To assist with the project, PRSA has retained the Organizational Performance Group (OPG), an organizational development consulting firm in Hamden, Conn. OPG Group will be using a variety of tools—including discussions with key volunteer and staff leaders, data analysis, surveys, interviews, focus groups, benchmarking and meta-analysis—to explore different stakeholder perceptions on strengths and weaknesses of the current APR, pros and cons of maintaining the APR, desired services for APR holders, suggestions for improvements and strategies for supporting Accreditation and marketing it to PRSA members and employers.
PRSA will provide a formal report on actionable recommendations to enhance the profile and prestige of the APR Credential to the UAB in August, and to its Leadership Assembly at the body's annual meeting in October.
Established in 1964, the APR is one of two national post-graduate certification programs for public relations professionals and other professional communicators—the other being the ABC Credential offered by the International Association of Business Communicators (IABC).
The APR involves completing a candidate qualifications questionnaire, advancing through a "readiness review" presentation/interview with three professional peers and passing a computer-based examination. The process is intended to measure a public relations practitioner's fundamental knowledge, skills and abilities (KSAs) in 10 specific areas, including researching, planning, implementing and evaluating public relations programs; ethics and law; business literacy; and crisis communication.
Currently, more than 3,800 PRSA members hold the APR Credential. Another 30 hold the Accredited in Public Relations + Military (APR+M) Credential, an enhanced Credential available to military personnel and defense department contractors that signifies mastery of the APR KSAs, plus an additional 12 KSAs related to military public affairs in joint operations.
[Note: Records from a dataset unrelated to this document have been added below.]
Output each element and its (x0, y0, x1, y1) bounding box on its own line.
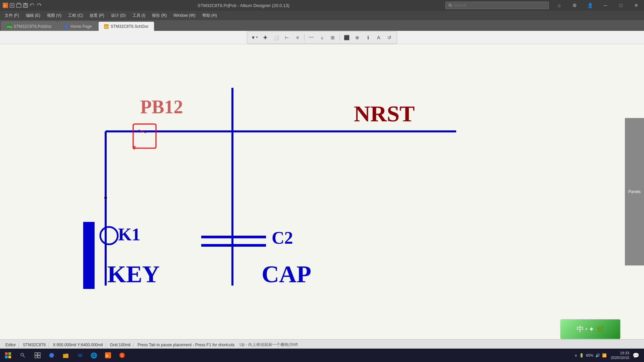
tab-schdoc[interactable]: SCH STM32C8T6.SchDoc (98, 21, 154, 31)
svg-text:SCH: SCH (104, 26, 109, 28)
menu-window[interactable]: Window (W) (170, 12, 199, 19)
task-view-icon (35, 352, 41, 358)
component-button[interactable]: ⬛ (342, 33, 351, 42)
notif-content: 中 • ✦ 🌿 (560, 319, 620, 339)
tray-arrow-icon[interactable]: ∧ (575, 353, 577, 358)
svg-point-9 (449, 4, 451, 6)
schematic-canvas[interactable]: PB12 NRST K1 C2 KEY CAP 中 • ✦ 🌿 Panels (0, 44, 644, 339)
taskbar-extra-icon[interactable]: S (115, 349, 129, 362)
home-nav-icon[interactable]: ⌂ (551, 0, 567, 11)
status-grid: Grid:100mil (107, 343, 133, 347)
window-controls: ⌂ ⚙ 👤 ─ □ ✕ (551, 0, 644, 11)
svg-rect-37 (38, 353, 40, 355)
power-button[interactable]: ⊕ (353, 33, 362, 42)
svg-text:PCB: PCB (7, 25, 12, 28)
svg-rect-36 (35, 353, 37, 355)
tray-battery-icon[interactable]: 🔋 (579, 353, 584, 358)
chinese-char: 中 (577, 324, 584, 334)
panels-button[interactable]: Panels (625, 118, 644, 265)
hint-label: Up - 向上移动鼠标一个栅格(Shift (239, 342, 298, 348)
minimize-button[interactable]: ─ (598, 0, 613, 11)
altium-icon: A (105, 352, 111, 358)
schematic-svg (0, 44, 644, 339)
open-icon[interactable] (16, 3, 21, 8)
tray-speaker-icon[interactable]: 🔊 (595, 353, 600, 358)
cross-button[interactable]: ✚ (261, 33, 270, 42)
user-nav-icon[interactable]: 👤 (582, 0, 598, 11)
tab-pcbdoc-label: STM32C8T6.PcbDoc (14, 24, 52, 29)
toolbar: ▼▼ ✚ ⬜ ⊢ ≡ 〰 ⏚ ⊞ ⬛ ⊕ ℹ A ↺ (0, 31, 644, 44)
start-button[interactable] (0, 349, 16, 362)
menu-edit[interactable]: 编辑 (E) (22, 11, 44, 20)
settings-nav-icon[interactable]: ⚙ (567, 0, 582, 11)
menu-reports[interactable]: 报告 (R) (149, 11, 170, 20)
taskbar-browser-icon[interactable]: 🌐 (87, 349, 101, 362)
svg-rect-38 (35, 356, 37, 358)
system-clock[interactable]: 19:33 2020/10/10 (611, 351, 629, 360)
filter-button[interactable]: ▼▼ (250, 33, 259, 42)
undo-button[interactable]: ↺ (385, 33, 394, 42)
nrst-label: NRST (354, 101, 415, 127)
tray-network-icon[interactable]: 📶 (602, 353, 607, 358)
tab-homepage[interactable]: Home Page (58, 21, 97, 31)
cap-label: CAP (262, 260, 311, 288)
search-icon (448, 3, 452, 7)
taskbar-search-icon (20, 353, 25, 358)
status-mode: Editor (3, 343, 19, 347)
clock-time: 19:33 (611, 351, 629, 355)
svg-rect-32 (5, 356, 8, 358)
status-filename: STM32C8T6 (20, 343, 49, 347)
pcb-tab-icon: PCB (7, 24, 12, 29)
menu-file[interactable]: 文件 (F) (1, 11, 22, 20)
leaf-icon: 🌿 (596, 325, 604, 333)
taskbar-multitask-icon[interactable] (31, 349, 44, 362)
menu-design[interactable]: 设计 (D) (108, 11, 129, 20)
search-input[interactable] (453, 3, 546, 8)
tray-icons: ∧ 🔋 60% 🔊 📶 (572, 353, 609, 358)
menu-help[interactable]: 帮助 (H) (199, 11, 220, 20)
svg-rect-31 (8, 352, 11, 355)
sch-tab-icon: SCH (104, 24, 109, 29)
filename-label: STM32C8T6 (23, 343, 46, 347)
svg-rect-7 (24, 3, 26, 5)
close-button[interactable]: ✕ (629, 0, 644, 11)
taskbar-search-button[interactable] (16, 349, 30, 362)
taskbar-altium-icon[interactable]: A (101, 349, 115, 362)
info-button[interactable]: ℹ (363, 33, 373, 42)
undo-title-icon[interactable] (30, 3, 35, 8)
taskbar-mail-icon[interactable]: ✉ (73, 349, 87, 362)
menu-view[interactable]: 视图 (V) (44, 11, 65, 20)
editor-label: Editor (5, 343, 16, 347)
svg-point-24 (100, 227, 118, 244)
wire-button[interactable]: 〰 (307, 33, 316, 42)
gnd-button[interactable]: ⏚ (317, 33, 327, 42)
taskbar-edge-icon[interactable]: ⬣ (45, 349, 58, 362)
windows-icon (5, 352, 11, 358)
menu-tools[interactable]: 工具 (I) (129, 11, 149, 20)
menu-project[interactable]: 工程 (C) (65, 11, 86, 20)
message-label: Press Tab to pause placement - Press F1 … (138, 343, 234, 347)
tab-pcbdoc[interactable]: PCB STM32C8T6.PcbDoc (1, 21, 57, 31)
app-icon: A (3, 3, 8, 8)
home-tab-icon (64, 24, 68, 29)
save-icon[interactable] (23, 3, 28, 8)
restore-button[interactable]: □ (613, 0, 629, 11)
search-box[interactable] (445, 2, 549, 9)
menu-place[interactable]: 放置 (P) (86, 11, 107, 20)
rect-button[interactable]: ⬜ (271, 33, 281, 42)
tab-homepage-label: Home Page (70, 24, 92, 29)
svg-rect-33 (8, 356, 11, 358)
svg-rect-5 (16, 4, 21, 7)
svg-point-34 (21, 353, 23, 356)
redo-title-icon[interactable] (36, 3, 42, 8)
star-icon: ✦ (589, 325, 594, 333)
text-button[interactable]: A (374, 33, 383, 42)
taskbar-explorer-icon[interactable] (59, 349, 72, 362)
new-icon[interactable] (9, 3, 15, 8)
bus-button[interactable]: ⊞ (328, 33, 337, 42)
notification-icon[interactable]: 💬 (631, 352, 641, 359)
align-center-button[interactable]: ≡ (293, 33, 302, 42)
extra-icon: S (119, 352, 125, 358)
align-left-button[interactable]: ⊢ (282, 33, 291, 42)
k1-label: K1 (118, 225, 140, 244)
A beta-level test of an entry-level Credential also is underway.
The number of professionals accredited by the UAB has declined from an average of 256 a year from 1993 to 2002, to an average of 157 a year between 2003 and 2012. The number of APR's as a percentage of PRSA membership also has been falling in recent years; from 25.47 percent of members in 1994 to 21.32 percent in 2004 to 18.43 percent in 2012.
"Whether or not you personally support the mission and goals of the APR, it is one of PRSA's most differentiating traits as an organization," said Nall. "We must value our own professional designation and do all we can to encourage public relations practitioners to value their own professionalism by seeking this designation. If APR is to receive more recognition and support—both from inside and outside of PRSA—then our actions must support that goal."